Cada una de las cuales se refleja en las otras dos, de la misma forma en que Nguyên Lê combina la tradición vietnamita y el jazz contemporáneo en un estilo que se inspira tanto en el blues como en los sutiles instrumentos de cuerda del sudeste asiático, al mismo tiempo que sus compañeros se impregnan también de las influencias mestizas.
Mieko Miyazi recibió una formación clásica del koto en su natal Japón. A la vez que intérprete y compositora para programas de la radio y la televisión de aquel país, adquirió experiencia en el jazz a través del grupo Koto2Evans Quartet que interpretaban temas de Bill Evans transcritos para el koto. Tras escucharla, el guitarrista la invitó a participar en su disco Fragile Beauty, pero como la colaboración daba para más la incluyó en el proyecto Saiyuki.
Prabhu Edouard, a su vez, nació en el subcontinente índico. Estudió la interpretación de las tablas en Calcuta con el maestro Shankar Goshi. En la actualidad es uno de esos raros virtuosos de esta percusión india, pequeña de tamaño pero tremendamente expresiva. La tabla, que en realidad forma parte de la familia de los timbales, se toca con las yemas de los dedos, lo cual necesita de una gran delicadeza.

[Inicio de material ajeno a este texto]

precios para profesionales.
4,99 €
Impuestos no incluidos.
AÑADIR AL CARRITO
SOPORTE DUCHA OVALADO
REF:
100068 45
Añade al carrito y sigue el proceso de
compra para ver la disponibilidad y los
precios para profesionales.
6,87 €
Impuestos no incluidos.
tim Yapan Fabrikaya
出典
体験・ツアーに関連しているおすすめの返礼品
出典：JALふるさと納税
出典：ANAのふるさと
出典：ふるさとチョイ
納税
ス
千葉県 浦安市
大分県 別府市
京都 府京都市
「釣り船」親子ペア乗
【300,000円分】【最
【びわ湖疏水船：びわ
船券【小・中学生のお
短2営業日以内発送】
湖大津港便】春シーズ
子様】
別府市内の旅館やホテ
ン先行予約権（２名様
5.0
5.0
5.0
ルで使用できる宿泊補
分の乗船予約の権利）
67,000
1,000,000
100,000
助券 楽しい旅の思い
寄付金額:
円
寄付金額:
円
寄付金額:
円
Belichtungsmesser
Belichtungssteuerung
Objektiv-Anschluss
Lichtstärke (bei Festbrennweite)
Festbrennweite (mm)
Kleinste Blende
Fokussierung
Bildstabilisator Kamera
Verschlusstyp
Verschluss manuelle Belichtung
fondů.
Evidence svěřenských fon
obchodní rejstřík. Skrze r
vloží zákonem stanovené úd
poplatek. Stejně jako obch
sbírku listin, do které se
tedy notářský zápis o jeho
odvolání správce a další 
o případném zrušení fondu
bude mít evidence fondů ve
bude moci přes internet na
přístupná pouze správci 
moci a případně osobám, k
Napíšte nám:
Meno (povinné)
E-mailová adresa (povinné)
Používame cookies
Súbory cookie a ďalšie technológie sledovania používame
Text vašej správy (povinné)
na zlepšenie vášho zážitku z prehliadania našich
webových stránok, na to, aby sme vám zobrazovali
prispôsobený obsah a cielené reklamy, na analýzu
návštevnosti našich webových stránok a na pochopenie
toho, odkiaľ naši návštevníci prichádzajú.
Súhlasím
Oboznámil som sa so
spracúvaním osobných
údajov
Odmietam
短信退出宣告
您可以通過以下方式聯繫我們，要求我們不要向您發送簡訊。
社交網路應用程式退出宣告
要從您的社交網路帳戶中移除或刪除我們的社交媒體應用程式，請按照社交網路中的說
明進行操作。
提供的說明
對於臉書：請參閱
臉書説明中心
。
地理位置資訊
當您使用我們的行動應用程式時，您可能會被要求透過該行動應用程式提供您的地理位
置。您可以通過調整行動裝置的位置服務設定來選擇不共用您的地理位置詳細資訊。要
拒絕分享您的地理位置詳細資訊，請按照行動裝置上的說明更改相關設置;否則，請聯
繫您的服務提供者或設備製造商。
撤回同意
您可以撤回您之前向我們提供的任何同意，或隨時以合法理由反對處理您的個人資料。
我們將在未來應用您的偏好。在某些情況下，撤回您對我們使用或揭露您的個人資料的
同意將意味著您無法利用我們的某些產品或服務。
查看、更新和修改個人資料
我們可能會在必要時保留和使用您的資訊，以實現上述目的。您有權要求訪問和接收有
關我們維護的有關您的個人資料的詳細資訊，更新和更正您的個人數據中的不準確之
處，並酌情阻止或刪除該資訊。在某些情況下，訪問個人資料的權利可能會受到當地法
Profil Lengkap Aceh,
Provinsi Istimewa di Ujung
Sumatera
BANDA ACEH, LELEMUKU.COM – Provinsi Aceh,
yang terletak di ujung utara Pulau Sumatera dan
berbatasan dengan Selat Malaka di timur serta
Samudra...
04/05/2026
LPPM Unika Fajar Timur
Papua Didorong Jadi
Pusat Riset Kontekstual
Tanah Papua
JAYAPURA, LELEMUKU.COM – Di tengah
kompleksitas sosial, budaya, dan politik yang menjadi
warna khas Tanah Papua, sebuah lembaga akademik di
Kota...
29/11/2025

Los dedos mismos de un ejecutante como él realizan una danza a la vista y pueden mostrar un espectro de sonidos que van desde los bajos viscerales a los agudos casi metálicos. Edouard también ha tocado con músicos del jazz como David Liebman, Marc Ducret y Dider Malherbe.
Los miembros de este trío, a los que a veces se añade como invitado a Hariprasad Chaurasia, maestro hindú de la flauta bausouri, dejan correr su imaginación a lo largo de Saiyuki, lo que proporciona un conjunto de temas altamente ecléctico.
Desde “Autumn Wind”, y su amplia lírica de guitarra modulada delicadamente, hasta la pulsación rítmica de “Mina Auki”. Esta pieza abre sobre una guitarra country-blues, luego se condensa para transformarse casi en rock y termina sonando profundamente asiática, gracias a el dialogo entre flauta y koto.
La música permanece en una dinámica orgánica constante, como si las tablas, el koto y la guitarra eléctrica moderna hubieran pertenecido desde siempre en el mismo grupo instrumental.
Los músicos nos llevan y se dejan llevar por paisajes fascinantes bajo los cuales hay un soplo etéreo; por fuera resplandecen como un amanecer y por dentro los escuchas percibimos un elemento misterioso, mágico. Pero este instante tiene además la facultad de asombrarnos, con sus arranques de guitarra eléctrica estallando de pronto en medio de una graciosa melodía.
O bien, escuchamos pronunciar el titulo del tema –por debajo de la música- y es la ocasión para aprender que “sangam” significa “feliz encuentro”. Estas dos palabras resumen bien el sentimiento que se desprende de estos temas y ello resulta por una razón tan simple como intrincada: Saiyuki es su propia globalidad.
Un grupo así, ejemplo sonoro de la fragmentación contemporánea, representa justamente la dicha de tocar y de explorar la personalidad musical de cada uno de sus miembros. El periodo de tiempo embelesador que manejan (contenido en un CD) se da a través de un continente asiático que, en clave de jazz, nos hace accesible toda una gama de impresiones inesperadas. En el universo hipermodernista de Nguyên Lê todas estas cosas se unen de la forma más natural del mundo.